Zhu, Yimin; Wu, Xiuhua; Zhang, Yunjiao; Gu, Jie; Zhou, Rongwei; Guo, Zhong.
Afiliação
  • Zhu Y; Department of Pulmonary and Critical Care Medicine, Shanghai Sixth People's Hospital Affiliated to Shanghai Jiao Tong University School of Medicine, Shanghai, China.
  • Wu X; Department of Pulmonary and Critical Care Medicine, Shanghai Sixth People's Hospital Affiliated to Shanghai Jiao Tong University School of Medicine, Shanghai, China.
  • Zhang Y; Department of Pulmonary and Critical Care Medicine, Shanghai Sixth People's Hospital Affiliated to Shanghai Jiao Tong University School of Medicine, Shanghai, China.
  • Gu J; Department of Pulmonary and Critical Care Medicine, Shanghai Sixth People's Hospital Affiliated to Shanghai Jiao Tong University School of Medicine, Shanghai, China.
  • Zhou R; Department of Pulmonary and Critical Care Medicine, Shanghai Sixth People's Hospital Affiliated to Shanghai Jiao Tong University School of Medicine, Shanghai, China.
  • Guo Z; Department of Pulmonary and Critical Care Medicine, Shanghai Sixth People's Hospital Affiliated to Shanghai Jiao Tong University School of Medicine, Shanghai, China.
Heliyon ; 10(13): e33928, 2024 Jul 15.
Article em En | MEDLINE | ID: mdl-39071697
ABSTRACT

Background:

Natural Killer (NK) cells are vital components of the innate immune system, crucial for combating infections and tumor growth, making them pivotal in cancer prognosis and immunotherapy.
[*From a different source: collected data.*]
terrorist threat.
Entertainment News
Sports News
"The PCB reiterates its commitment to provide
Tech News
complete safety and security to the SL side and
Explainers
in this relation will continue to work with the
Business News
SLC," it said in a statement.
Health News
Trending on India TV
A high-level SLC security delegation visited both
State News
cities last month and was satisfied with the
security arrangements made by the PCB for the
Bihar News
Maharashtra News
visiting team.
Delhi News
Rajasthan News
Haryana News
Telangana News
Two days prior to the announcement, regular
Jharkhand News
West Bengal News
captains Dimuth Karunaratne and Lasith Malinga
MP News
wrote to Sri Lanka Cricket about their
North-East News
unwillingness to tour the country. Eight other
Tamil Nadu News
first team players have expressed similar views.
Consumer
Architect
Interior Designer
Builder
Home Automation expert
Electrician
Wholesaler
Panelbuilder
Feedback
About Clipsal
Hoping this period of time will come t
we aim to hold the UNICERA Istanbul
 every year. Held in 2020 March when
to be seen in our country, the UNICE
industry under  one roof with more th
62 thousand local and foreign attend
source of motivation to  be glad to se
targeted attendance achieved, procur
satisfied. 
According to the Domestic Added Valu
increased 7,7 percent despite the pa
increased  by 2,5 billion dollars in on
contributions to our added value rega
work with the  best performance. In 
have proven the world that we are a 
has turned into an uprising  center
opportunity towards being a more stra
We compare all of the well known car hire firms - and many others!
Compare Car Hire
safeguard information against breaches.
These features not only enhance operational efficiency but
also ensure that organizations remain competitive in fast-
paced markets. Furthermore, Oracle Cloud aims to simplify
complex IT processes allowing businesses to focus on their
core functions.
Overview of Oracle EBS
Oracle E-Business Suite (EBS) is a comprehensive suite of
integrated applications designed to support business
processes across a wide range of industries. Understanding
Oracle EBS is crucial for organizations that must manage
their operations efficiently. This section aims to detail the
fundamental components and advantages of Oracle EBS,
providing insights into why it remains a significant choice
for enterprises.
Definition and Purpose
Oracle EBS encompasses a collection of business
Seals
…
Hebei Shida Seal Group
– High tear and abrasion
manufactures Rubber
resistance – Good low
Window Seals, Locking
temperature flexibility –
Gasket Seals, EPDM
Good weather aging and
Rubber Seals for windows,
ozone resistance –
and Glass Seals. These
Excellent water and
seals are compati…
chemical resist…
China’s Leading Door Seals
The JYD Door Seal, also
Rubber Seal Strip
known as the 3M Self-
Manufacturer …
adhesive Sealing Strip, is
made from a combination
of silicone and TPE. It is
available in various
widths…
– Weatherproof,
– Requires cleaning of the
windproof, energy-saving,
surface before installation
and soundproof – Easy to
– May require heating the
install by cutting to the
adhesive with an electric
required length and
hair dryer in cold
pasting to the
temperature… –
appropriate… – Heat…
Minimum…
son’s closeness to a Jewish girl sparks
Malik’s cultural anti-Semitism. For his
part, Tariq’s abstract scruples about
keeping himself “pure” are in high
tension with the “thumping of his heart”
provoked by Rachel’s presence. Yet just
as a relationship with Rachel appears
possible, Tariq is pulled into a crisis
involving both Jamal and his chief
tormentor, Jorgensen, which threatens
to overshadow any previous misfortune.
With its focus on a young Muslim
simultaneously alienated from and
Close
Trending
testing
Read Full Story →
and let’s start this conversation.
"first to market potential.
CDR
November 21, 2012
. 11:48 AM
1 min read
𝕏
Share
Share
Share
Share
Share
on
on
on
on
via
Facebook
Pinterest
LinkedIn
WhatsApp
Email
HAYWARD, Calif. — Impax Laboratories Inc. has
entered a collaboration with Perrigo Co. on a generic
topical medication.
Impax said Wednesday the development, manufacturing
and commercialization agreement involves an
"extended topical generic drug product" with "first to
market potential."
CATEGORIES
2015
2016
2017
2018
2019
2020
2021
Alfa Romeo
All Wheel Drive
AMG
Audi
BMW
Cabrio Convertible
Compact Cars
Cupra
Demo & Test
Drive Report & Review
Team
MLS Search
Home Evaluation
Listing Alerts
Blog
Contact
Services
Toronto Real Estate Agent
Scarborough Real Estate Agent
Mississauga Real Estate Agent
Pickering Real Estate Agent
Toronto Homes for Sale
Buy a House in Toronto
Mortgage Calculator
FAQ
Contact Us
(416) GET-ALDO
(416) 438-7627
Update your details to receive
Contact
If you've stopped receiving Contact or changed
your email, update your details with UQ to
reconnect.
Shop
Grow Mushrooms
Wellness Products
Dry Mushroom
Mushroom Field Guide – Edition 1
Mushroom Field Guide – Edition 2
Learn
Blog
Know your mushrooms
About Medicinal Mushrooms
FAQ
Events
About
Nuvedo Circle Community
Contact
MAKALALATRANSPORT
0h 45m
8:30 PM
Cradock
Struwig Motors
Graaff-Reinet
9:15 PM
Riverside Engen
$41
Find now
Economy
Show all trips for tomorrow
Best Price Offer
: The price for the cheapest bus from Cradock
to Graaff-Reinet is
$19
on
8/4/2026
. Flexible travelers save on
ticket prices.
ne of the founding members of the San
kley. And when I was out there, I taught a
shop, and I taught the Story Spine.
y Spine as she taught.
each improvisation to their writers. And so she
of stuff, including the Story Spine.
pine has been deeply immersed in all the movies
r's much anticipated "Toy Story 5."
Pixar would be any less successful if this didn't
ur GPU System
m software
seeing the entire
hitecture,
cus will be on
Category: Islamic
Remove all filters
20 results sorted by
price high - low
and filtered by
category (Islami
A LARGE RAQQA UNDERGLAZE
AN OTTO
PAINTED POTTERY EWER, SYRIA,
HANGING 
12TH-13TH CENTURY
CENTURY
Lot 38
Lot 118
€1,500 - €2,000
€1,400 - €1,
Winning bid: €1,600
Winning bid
We sought to understand the diverse characteristics of NK cells within lung adenocarcinoma (LUAD) by conducting single-cell RNA sequencing analyses.

Methods:

Using the scRNA-seq dataset for multiple primary lung cancers (MPLCs), we examined two major NK cell groups, NK1 and NK2, comparing the expression profiles of 422 differentially expressed NK signature genes. We identified eight genes (SPON2, PLEKHG3, CAMK2N1, RAB27B, CTBP2, EFHD2, GOLM1, and PLOD1) that distinguish NK1 from NK2 cells. A prognostic signature, the NK gene signature (NKGS) score, was established through LASSO Cox regression. High NKGS scores were linked to poorer overall survival in TCGA-LUAD patients and consistently validated in other datasets (GSE31210 and GSE14814).

Results:

Functional analysis revealed an enrichment of genes related to the TGF-ß signaling pathway in the high NKGS score group. Moreover, a high NKGS score correlated with an immunosuppressive tumor microenvironment (TME) driven by immune evasion mechanisms. We also observed reduced T-cell receptor (TCR) repertoire diversity in the high-risk NKGS group, indicating a negative association between inflammation and risk score.

Conclusion:

This study introduced the innovative NKGS score, differentiating NK1 from NK2 cells. High NKGS scores were associated with the TGF-ß pathway and provided insights into LUAD prognosis and immune activities.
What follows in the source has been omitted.